Il y a quelques années, lors de ma première interview avec les médias au sujet de mes recherches sur l'humilité, la journaliste s'est demandée si étudier l'humilité me rendait réellement plus humble. Elle m'a demandé de sonder ma femme pour savoir dans quelle mesure elle me percevait comme humble. Lorsque je lui ai demandé mon estimation, de 1 à 10, ma femme m'a attribué un quatre.

Mon embarras a cédé la place à une attitude défensive. J'étais sincèrement perplexe : pourquoi n'étais-je pas humble ? J'ai essayé, contre-productivement, de justifier mon humilité en énumérant mes qualités et mes actions (l'ironie est lourde), mais cette attitude défensive initiale m'a temporairement empêché d'utiliser ce retour comme un moyen de grandir. Je ne voyais pas mon propre manque d'humilité.

Même un expert en humilité doit s'efforcer d'ouvrir son esprit et de réduire sa défensive. Mais à quoi bon ?

L'humilité est une vertu humaine sous-estimée mais essentielle. On privilégie un partenaire ou un ami humble , notamment parce que cela témoigne de confiance et de fiabilité. Pour progresser intellectuellement, en tant que société ou individu, nous devons admettre ce que nous savons – et, plus important encore, ce que nous ignorons – et être curieux, ouverts aux nouvelles idées et à l'écoute . De même, reconnaître que notre propre vision culturelle du monde n'est qu'une façon parmi d'autres d'interagir avec le monde, et aborder d'autres perspectives avec le désir d'apprendre et l'appréciation de la diversité nous aide à naviguer dans un monde de plus en plus globalisé et interconnecté.

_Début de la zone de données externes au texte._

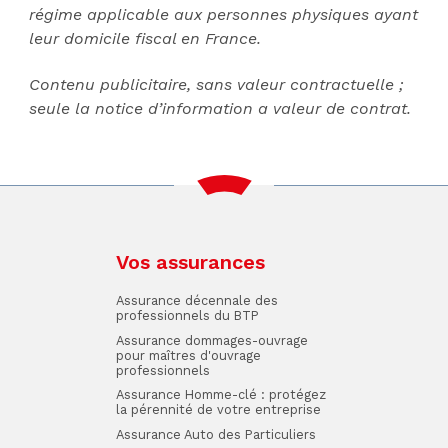
régime applicable aux personnes physiques ayant
leur domicile fiscal en France.
Contenu publicitaire, sans valeur contractuelle ;
seule la notice d’information a valeur de contrat.
Vos assurances
Assurance décennale des
professionnels du BTP
Assurance dommages-ouvrage
pour maîtres d'ouvrage
professionnels
Assurance Homme-clé : protégez
la pérennité de votre entreprise
Assurance Auto des Particuliers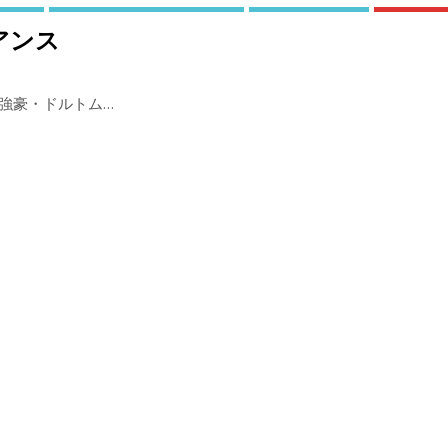
アンス
強豪・ドルトム…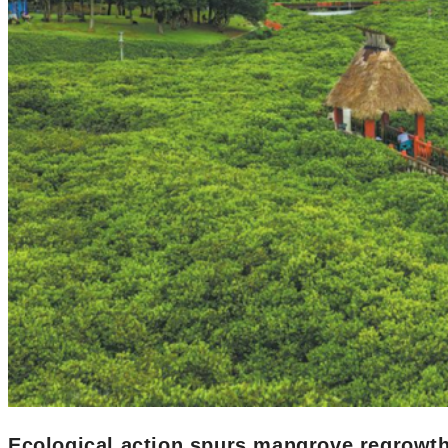
Ecological action spurs mangrove regrowt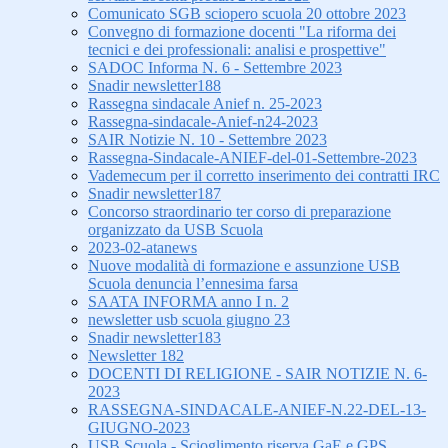
Comunicato SGB sciopero scuola 20 ottobre 2023
Convegno di formazione docenti "La riforma dei
tecnici e dei professionali: analisi e prospettive"
SADOC Informa N. 6 - Settembre 2023
Snadir newsletter188
Rassegna sindacale Anief n. 25-2023
Rassegna-sindacale-Anief-n24-2023
SAIR Notizie N. 10 - Settembre 2023
Rassegna-Sindacale-ANIEF-del-01-Settembre-2023
Vademecum per il corretto inserimento dei contratti IRC
Snadir newsletter187
Concorso straordinario ter corso di preparazione
organizzato da USB Scuola
2023-02-atanews
Nuove modalità di formazione e assunzione USB
Scuola denuncia l’ennesima farsa
SAATA INFORMA anno I n. 2
newsletter usb scuola giugno 23
Snadir newsletter183
Newsletter 182
DOCENTI DI RELIGIONE - SAIR NOTIZIE N. 6-
2023
RASSEGNA-SINDACALE-ANIEF-N.22-DEL-13-
GIUGNO-2023
USB Scuola - Scioglimento riserva GaE e GPS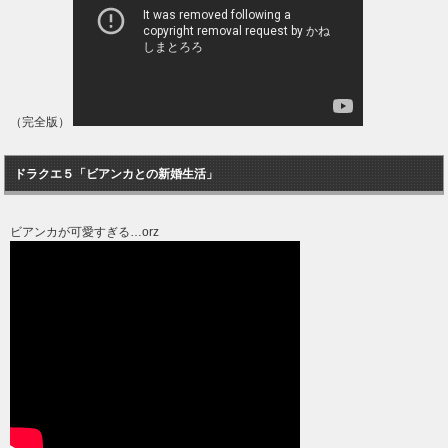
（完全版）
ドラクエ５「ビアンカとの新婚生活」
ビアンカが可愛すぎる…orz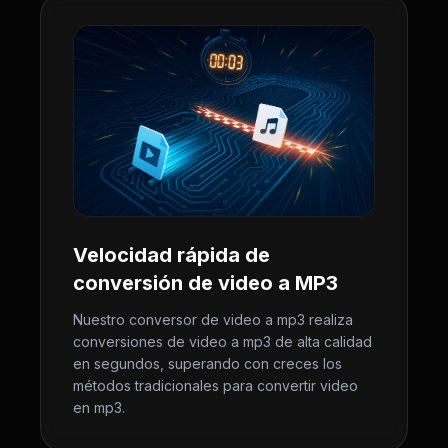
Velocidad rápida de
conversión de video a MP3
Nuestro conversor de video a mp3 realiza
conversiones de video a mp3 de alta calidad
en segundos, superando con creces los
métodos tradicionales para convertir video
en mp3.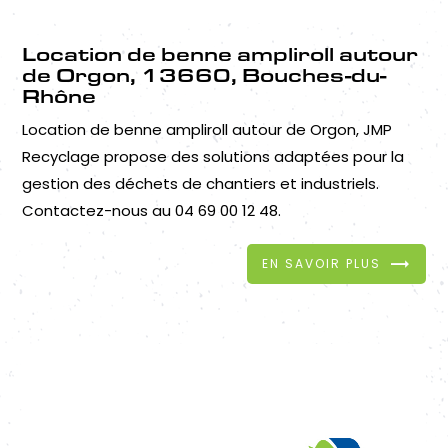
Location de benne ampliroll autour
de Orgon, 13660, Bouches-du-
Rhône
Location de benne ampliroll autour de Orgon, JMP
Recyclage propose des solutions adaptées pour la
gestion des déchets de chantiers et industriels.
Contactez-nous au 04 69 00 12 48.
EN SAVOIR PLUS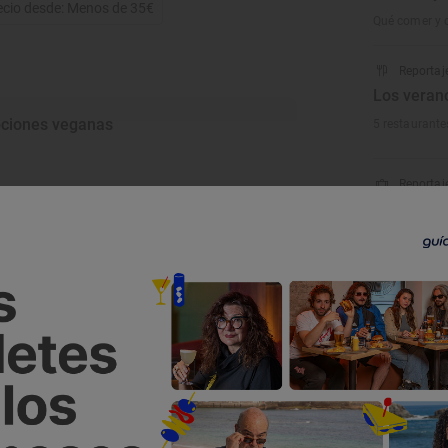
ecio desde: Menos de 35€
Qué comer y q
Reportaj
Los verano
ciones veganas
5 restaurante
Reportaje
h mi de cerdo en pan de leche
El alojami
de dorada, manzana, piña y
de sus hu
Hotel-Boutiqu
Comida para llevar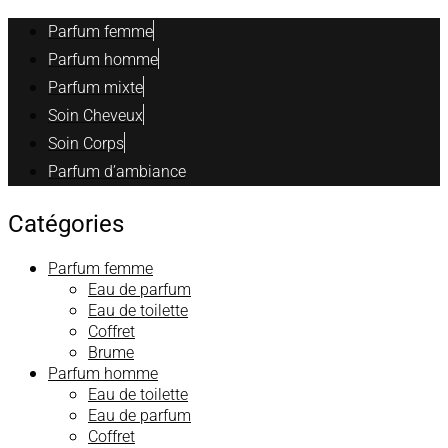
Parfum femme
Parfum homme
Parfum mixte
Soin Cheveux
Soin Corps
Parfum d’ambiance
Catégories
Parfum femme
Eau de parfum
Eau de toilette
Coffret
Brume
Parfum homme
Eau de toilette
Eau de parfum
Coffret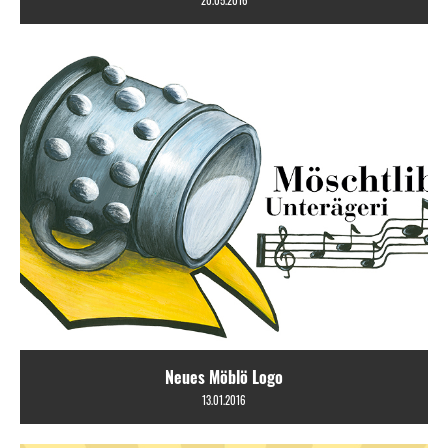
20.05.2016
Neues Möblö Logo
13.01.2016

Lorsque nous apprenons à apprivoiser nos instincts défensifs, nous nous ouvrons à tous les avantages que l’humilité peut offrir.

Pourquoi sommes-nous si sur la défensive ?

La dure vérité sur l’être humain est que nous sommes naturellement sur la défensive, et notre attitude défensive se manifeste de plusieurs manières.

Premièrement, nous désirons avoir raison. Nous voulons que notre vision du monde soit validée par les autres. Cela signifie généralement que nous nous lions d'amitié avec des personnes qui partagent nos convictions et que nous évitons de nous entourer de personnes ayant des opinions différentes des nôtres. Lorsque nous avons tort, nous cherchons des moyens de prouver que nous avons raison, même au détriment de nos relations. Et nous déformons les faits pour confirmer notre exactitude. Notre soif d'avoir raison rend difficile la réception de commentaires.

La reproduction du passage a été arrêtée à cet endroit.